The streets were too clean. Too quiet. Like the world had tried to pretend the end hadn’t happened just outside the walls. You hated how soft it all felt—the safety, the silence. But more than that, you hated how much you were starting to want it.
You found Daryl on the porch of the house he barely stayed in. Sitting on the steps, arms resting on his knees, cigarette hanging loose between two fingers. His crossbow leaned against the railing, like he still didn’t trust the peace.
“Can’t sleep?” you asked, voice low.
He didn’t look at you, just shrugged. “Don’t much.”
You stepped up beside him, close enough to feel the heat rolling off his body. “Neither do I.”
Daryl flicked ash off the porch, watching it scatter like dust. “Place’s too damn quiet. Makes me nervous.”
You sat next to him, arms brushing. He didn’t move away.
“Better than walkers tearing through the fences,” you murmured.
“Still don’t feel right.” He took a drag, exhaled slow. “Ain’t earned this.”
You looked at him then—really looked. The shadows under his eyes, the scar on his cheek that still hadn’t faded, the tension in his shoulders that never seemed to leave.
“You ever think you don’t have to earn it?” you asked.
He let out a short, humorless laugh. “Nah. That ain’t how it works.”
Silence again, except it wasn’t empty. Not between you two. It never had been.
You reached out, fingers brushing the back of his hand. He stiffened at first, like he didn’t know what to do with softness. But he didn’t pull away.
“You always this stubborn?” you asked with a faint smile.
Daryl glanced at you sideways, his mouth twitching. “You always this damn nosy?”
You leaned in just a little, your voice dropping. “Only with you.”
His eyes flicked to your mouth—just for a second, but you saw it.
“Don’t go lookin’ for shit I can’t give,” he said roughly.
“I’m not.”
He was breathing harder now, shoulders rising with every breath. He dropped the cigarette, crushed it under his boot, then finally turned toward you.

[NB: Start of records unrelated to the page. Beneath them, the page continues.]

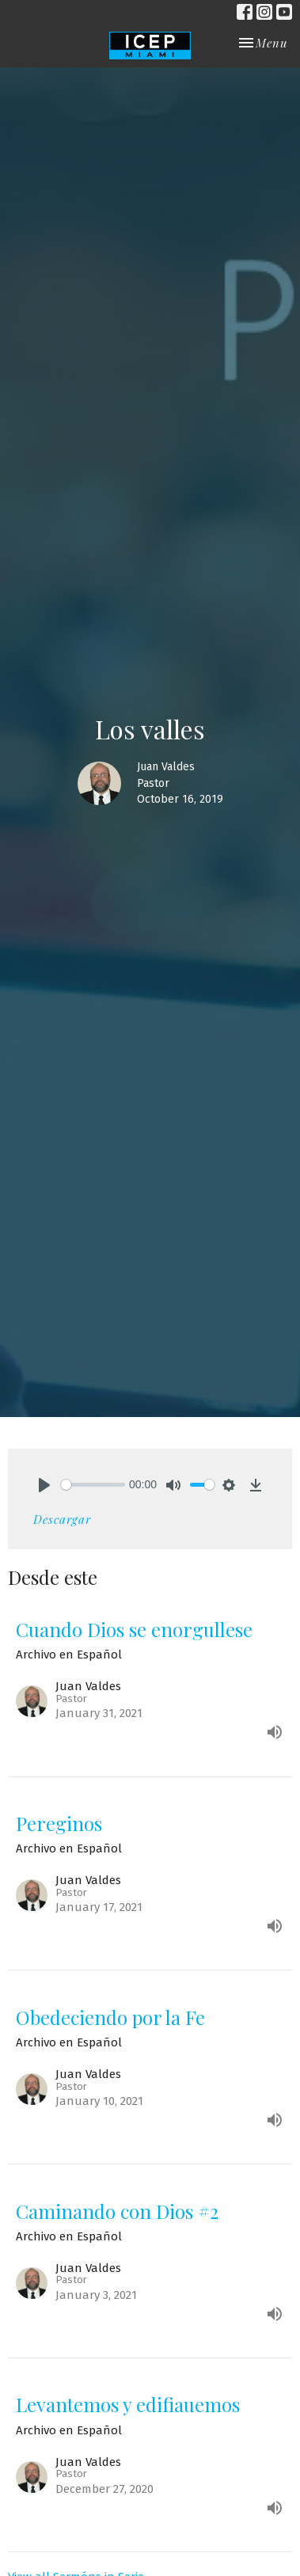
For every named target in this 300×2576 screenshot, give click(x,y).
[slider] (93, 1484)
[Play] (44, 1485)
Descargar (62, 1519)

“You ain’t scared?” he asked.
“Of what?”
He didn’t answer. Just leaned in, slow, hesitant. You closed the distance.
His lips tasted like smoke and something darker—regret, maybe. The kiss was clumsy at first, too many emotions in the way. But it didn’t stay that way.
Soon, his hand was on your jaw, thumb brushing your cheek. His other arm wrapped tight around your waist like he was scared you’d disappear.
“You sure?” he asked, voice hoarse against your lips.
You nodded. “I’ve been sure.”
That was all it took.
He pulled you into his lap, mouth crashing against yours with years of restraint breaking loose. There was no gentleness now—only want. His hands roamed, rough and reverent. Every touch said what he couldn’t.
You tangled your fingers in his hair, bit down on his lower lip just enough to make him growl.
“Damn,” he muttered. “You’re gonna ruin me.”
Maybe. But neither of you cared.
Because for once, in a world that kept taking and breaking, you had something real. Even if it was just tonight. Even if it was just this porch, this silence, this man who’d spent so long holding himself back.
You weren’t going to let him anymore.